There is no higher-priced ad than a Super Bowl commercial.
And there is no higher-stakes fight than the one that the nation’s mayors are waging against the National Rifle Association.
In the truest tradition of opposition research, the mayors’ “Demand A Plan” campaign has fielded a third-quarter ad in Super Bowl XLVII that places the words of NRA Executive Vice President Wayne LaPierre deep in his own end zone.
In a May 1999 congressional hearing, LaPierre listed the gun measures that his organization found “reasonable.”
“We think it ‘s reasonable to provide mandatory instant criminal background checks for every sale at every gun show. No loopholes anywhere for anyone,” LaPierre told Congress in 1999, and that testimony is replayed in the ad aired by Mayors Against Illegal Guns — though, now, the NRA is calling more pervasive background checks no solution to gun violence.

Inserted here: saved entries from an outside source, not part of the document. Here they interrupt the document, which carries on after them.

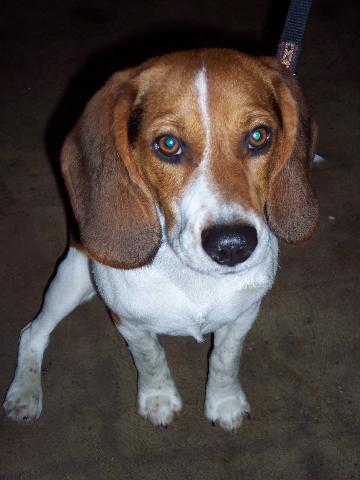 This screenshot has width=360, height=480. Find the location of `dark carpet`. dark carpet is located at coordinates (157, 10), (238, 6). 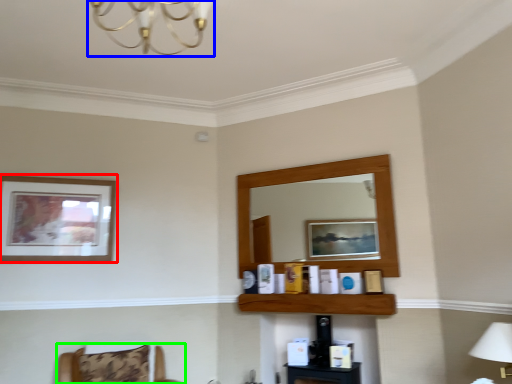 Question: Based on their relative distances, which object is farther from picture frame (highlighted by a red box)? Choose from light fixture (highlighted by a blue box) and furniture (highlighted by a green box).

Choices:
 (A) light fixture
 (B) furniture

Answer: (A) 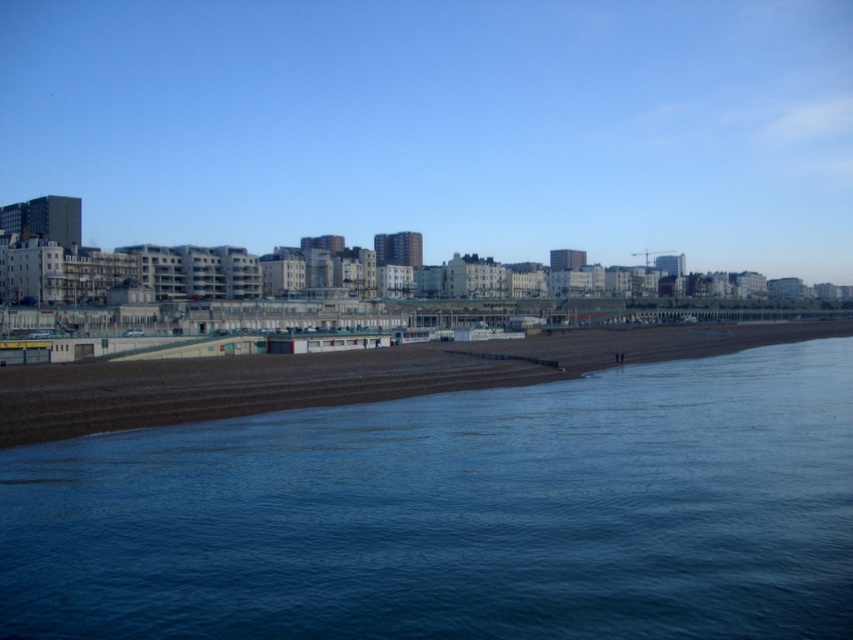 In the scene shown: You are standing on the beach and want to reach the blue water at center. Which direction should you move relative to the brown sand at center?

You should move downward towards the blue water at center since it is located below the brown sand at center.

Based on the photo, you are standing on the beach and see the blue water at center and the brown sand at center. Which one is closer to your right side?

The brown sand at center is closer to your right side because the blue water at center is to the left of brown sand at center. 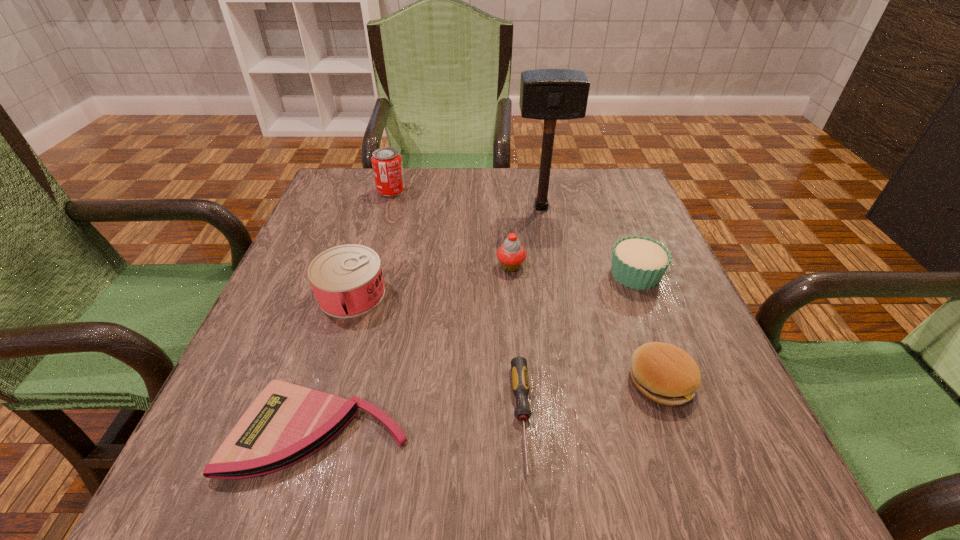 Where is `the tallest object`? the tallest object is located at coordinates (545, 94).

This screenshot has height=540, width=960. Find the location of `mallet`. mallet is located at coordinates (545, 94).

Find the location of `the seventh shortest object`. the seventh shortest object is located at coordinates (387, 165).

Locate an element on the screen. the taller can is located at coordinates (387, 165).

This screenshot has width=960, height=540. I want to click on the taller cupcake, so click(511, 254).

At what (x,y) coordinates should I click in order to perform the action: click on the nearer can. Please return your answer as a coordinate pair (x, y). Looking at the image, I should click on (347, 281).

At what (x,y) coordinates should I click in order to perform the action: click on the right cupcake. Please return your answer as a coordinate pair (x, y). Looking at the image, I should click on (638, 262).

You are a GUI agent. You are given a task and a screenshot of the screen. Output one action in this format:
    pyautogui.click(x=<x>, y=<y>)
    Task: Click on the patty
    Image resolution: width=960 pixels, height=540 pixels.
    Given the screenshot: What is the action you would take?
    pyautogui.click(x=663, y=373)

Where is `wristlet`? wristlet is located at coordinates (286, 423).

Background checks for all gun-buyers, including those at gun shows as well as those at retail stores, is the one measure that draws almost universal support in opinion polling. The mayors’ ad would appear to be a high-priced calculation that, for whatever happens with assault weapons or mega-ammunition clips in the Capitol Hill gun-control debate, there is one measure that the NRA, representing gun owners and manufacturers, cannot stop.
The ad is built around children, in the aftermath of the Newtown, Connecticut, shooting that claimed the lives of 20 first-graders. “America can do this for us,” says one child in the ad, picturing children at play. “Please.”